SPRINGFIELD, Mo. (AP) — Voters in Missouri's third largest city of Springfield voted Tuesday to repeal an ordinance that provided protection against discrimination in housing and hiring based on sexual orientation and gender identity.
Unofficial final results showed that repeal of the ordinance passed with 51.4 percent of the vote.
Officials with PROMO, an advocacy group for lesbian, gay, bisexual and transgender people in Missouri, called the vote disappointing.
"We are still here for each other, and we will still work together to continue to make Springfield a welcoming place for ALL people," Promo Executive Director A.J. Bockelman said in a statement. "Tomorrow, just as today, we continue working to achieve equality."

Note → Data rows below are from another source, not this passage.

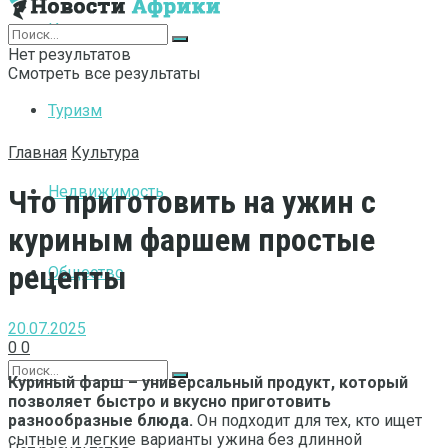
Интернет
Нет результатов
Смотреть все результаты
Туризм
Главная
Культура
Недвижимость
Что приготовить на ужин с
куриным фаршем простые
рецепты
Общество
20.07.2025
0
0
Куриный фарш – универсальный продукт, который
позволяет быстро и вкусно приготовить
разнообразные блюда.
Он подходит для тех, кто ищет
сытные и легкие варианты ужина без длинной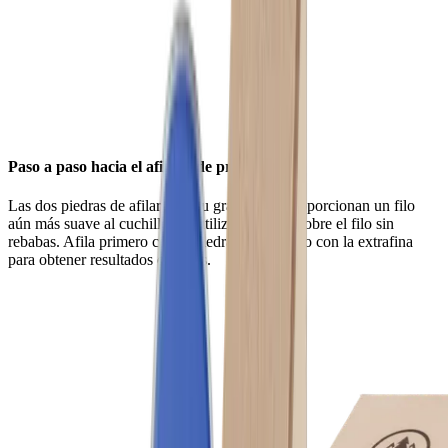
Paso a paso hacia el afilado de precisión
Las dos piedras de afilar, con su grano fino, proporcionan un filo
aún más suave al cuchillo. Se utilizan en seco sobre el filo sin
rebabas. Afila primero con la piedra fina y luego con la extrafina
para obtener resultados óptimos.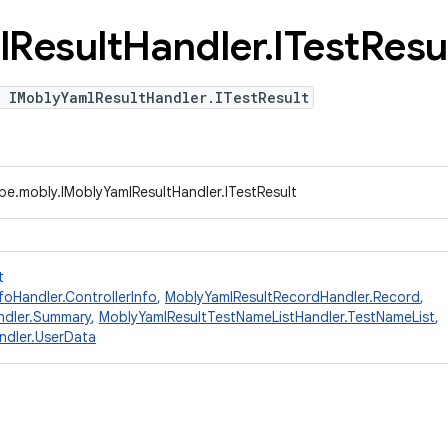
l
Result
Handler
.
ITest
Resu
 IMoblyYamlResultHandler.ITestResult
pe.mobly.IMoblyYamlResultHandler.ITestResult
t
foHandler.ControllerInfo
,
MoblyYamlResultRecordHandler.Record
,
ndler.Summary
,
MoblyYamlResultTestNameListHandler.TestNameList
,
ndler.UserData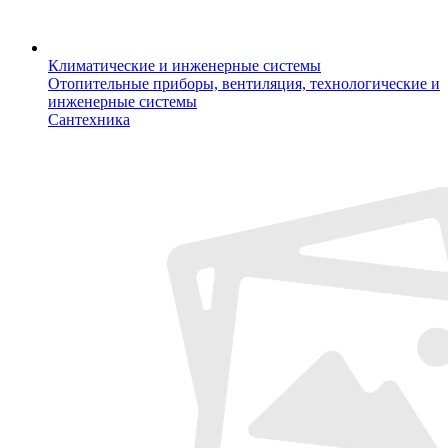
Климатические и инженерные системы
Отопительные приборы, вентиляция, технологические и
инженерные системы
Сантехника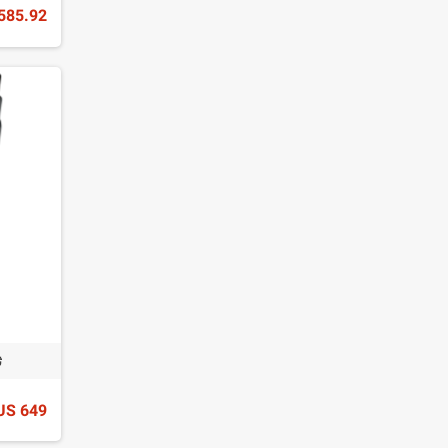
85.92 US$
ثري
649 US$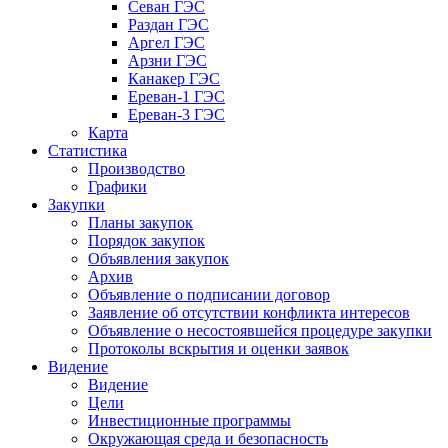
Севан ГЭС
Раздан ГЭС
Аргел ГЭС
Арзни ГЭС
Канакер ГЭС
Ереван-1 ГЭС
Ереван-3 ГЭС
Карта
Статистика
Производство
Графики
Закупки
Планы закупок
Порядок закупок
Объявления закупок
Архив
Объявление о подписании договор
Заявление об отсутствии конфликта интересов
Объявление о несостоявшейся процедуре закупки
Протоколы вскрытия и оценки заявок
Видение
Видение
Цели
Инвестиционные программы
Окружающая среда и безопасность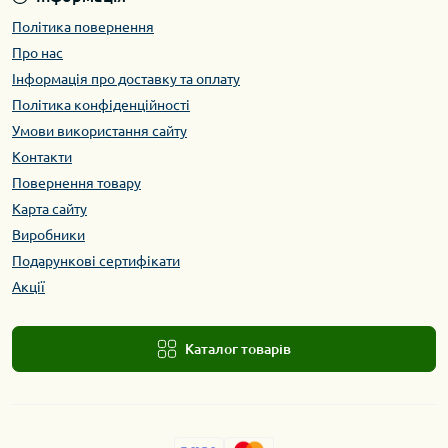
Політика повернення
Про нас
Інформація про доставку та оплату
Політика конфіденційності
Умови використання сайту
Контакти
Повернення товару
Карта сайту
Виробники
Подарункові сертифікати
Акції
Каталог товарів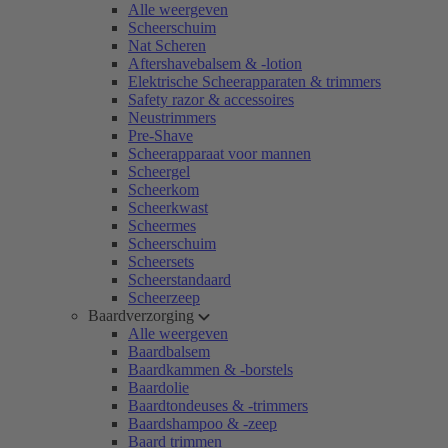
Alle weergeven
Scheerschuim
Nat Scheren
Aftershavebalsem & -lotion
Elektrische Scheerapparaten & trimmers
Safety razor & accessoires
Neustrimmers
Pre-Shave
Scheerapparaat voor mannen
Scheergel
Scheerkom
Scheerkwast
Scheermes
Scheerschuim
Scheersets
Scheerstandaard
Scheerzeep
Baardverzorging
Alle weergeven
Baardbalsem
Baardkammen & -borstels
Baardolie
Baardtondeuses & -trimmers
Baardshampoo & -zeep
Baard trimmen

The Springfield City Council passed the law in October, but opponents quickly began a petition drive to repeal it, forcing the public vote. Springfield has about 165,000 residents.
Opponents of the anti-discrimination ordinance said it was poorly written and that a Human Rights Commission set up by the city had too much power to investigate and sanction.
"The churches were startled and alarmed and began to get involved (in repealing the ordinance). They were the target," said Calvin Morrow, one of the leaders of a Christian group which supported repeal.
He questioned whether discrimination against gay and lesbian residents actually happened in Springfield and said the fight over the ordinance had left the city divided.
Passage of religious freedom laws in Indiana and Arkansas recently drew a backlash especially from business leaders, and those states hastily tweaked the laws to address concerns that it would allow discrimination against gays and lesbians.
Missouri considered a similar measure in 2014 when a Republican lawmaker introduced a bill, but it never made it to a vote.